Steffen Kopetzkys neues Buch "Monschau"

Was Epidemien aus Menschen machen

10:48 Minuten
Steffen Kopetzky stellt 2019 in Flensburg sein Werk "Propaganda" vor. Im Vordergrund unscharf zwei Köpfe des Publikums.
Steffen Kopetzky hat sein neues Buch in Monschau in der Eifel angesiedelt. Dort hatte er sich an ein Gespräch mit einer Arzt-Witwe erinnert. © IMAGO / Willi Schewski
Steffen Kopetzky im Gespräch mit Joachim Scholl · 09.04.2021
Audio herunterladen
Steffen Kopetzkys neuer Roman handelt vom Pockenausbruch in einem Eifelstädtchen 1962. Bei seinen Recherchen fand der Experte für große historische Stoffe viele Parallelen zu heuten. Doch es gab auch einen wesentlichen Unterschied.
Spätestens seit seinem letzten beiden Roman "Risiko" und "Propaganda" gilt Steffen Kopetzky als erstklassiger Autor für große historische Geschichten. Sein neues Buch spielt im Eifelstädtchen Monschau, wo im Jahr 1962 die Pocken wieder ausbrachen, und handelt im Hauptstrang davon, was dann passierte. "Monschau" hat in der Coronapandemie also beste Voraussetzungen, der Roman zur Zeit zu werden.
Er sei während einer Lesereise in Monschau auf das Thema gestoßen, als die Witwe des Arztes Günter Stüttgen erzählt habe, ihr Mann habe eine wichtige Rolle bei der Bekämpfung der Pocken gespielt. Daraufhin habe er sich an die Recherche gemacht, sagt Kopetzky.
Der Autor entdeckte viele Parallelen: So seien die Pocken damals genauso wie 2020 Corona nach Europa gekommen, über einen Mitarbeiter eines mittelständischen Unternehmens, der Otto Juncker GmbH: "Ein Monteur von dieser Firma war ein halbes Jahr in Indien und kam kurz vor Weihnachten mit der Lufthansa zurück."
Viele Umstände seien zusammengekommen, wodurch man nicht bemerkte, dass er die Pocken hatte und auch bei der Tochter sei es nicht erkannt worden.
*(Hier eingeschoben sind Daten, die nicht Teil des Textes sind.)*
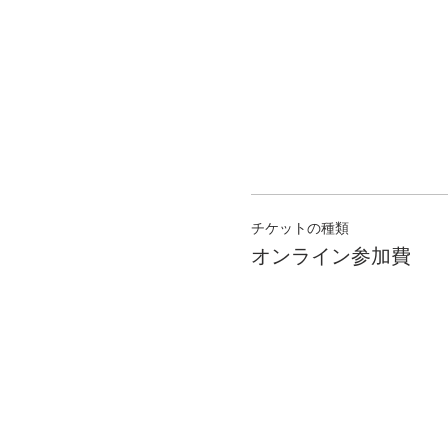
チケットの種類
オンライン参加費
Es sei ein Fehler zum anderen gekommen, man habe nicht sehen wollen, dass ein deutsches Kind 1962 plötzlich aus dem Nichts die Pocken hat. "Das erschienen allen unwahrscheinlich, dann hat man den Fall hin- und hergeschoben."

Anfeindungen gegen Arzt

Letztlich sei die Bekämpfung erst richtig in Gang gekommen, als Günter Stüttgen vom Innenministerium beauftragt wurde, sich der Sache anzunehmen. Er war der einzige Experte, der sich noch mit Pocken auskannte. "Dann entstand ein Umgang damit, wie wir es heute kennen: Quarantänestation, Isolierstationen, sofortige Impfmaßnahmen, die durchgeführt worden sind. So wurde man dieser Epidemie im Laufe von zehn Wochen auch wieder Herr."
Der Arzt wurde aber auch angefeindet, zum Beispiel wegen der Absage des Karnevals: "Natürlich waren die Eifler, die sind ja auch Rheinländer, überhaupt nicht begeistert davon, dass der Karneval im Kreis Monschau abgesagt war."
Es gebe aber einen großen Unterschied zwischen Corona und den Pocken damals, so Kopetzky: "Die Pocken waren eine altbekannte Krankheit. Es gab keine Variola-Leugner, Variola ist der lateinische Name."
Allen sei klar gewesen, dass die Pocken eine hochansteckende und ohne Impfung auch sehr gefährliche Krankheit waren. Die Todesrate habe bei eins zu drei gelegen. "Diese Krankheit hat gewütet. Das wusste jeder. Deswegen war natürlich der Respekt da."

Der Mensch in seiner Widersprüchlichkeit

Es habe allerdings immer wieder heimliche Treffen gegeben, und Menschen hätten sich aus der Quarantäne gestohlen: "Ich habe mittlerweile schon einige Zeitzeugen kennengelernt, die mir geschrieben haben: ‚Ja, ja, ich weiß noch, wir sind dann aus der Quarantäne aus dem Fenster geklettert, um auf dem Weinberg auf die Weiberfastnacht zu gehen.'"
Es gebe viele Phänomene, die man heute auch sehe. "Der Mensch in seiner ganzen Widersprüchlichkeit war damals eben auch da. Das war auch das, was mich interessierte", sagt Kopetzky. Die Epidemie sei das eine, und er habe versucht, diese treu wiederzugeben. "Aber der Roman beschäftigt sich natürlich mit den Menschen, die da zusammenkommen."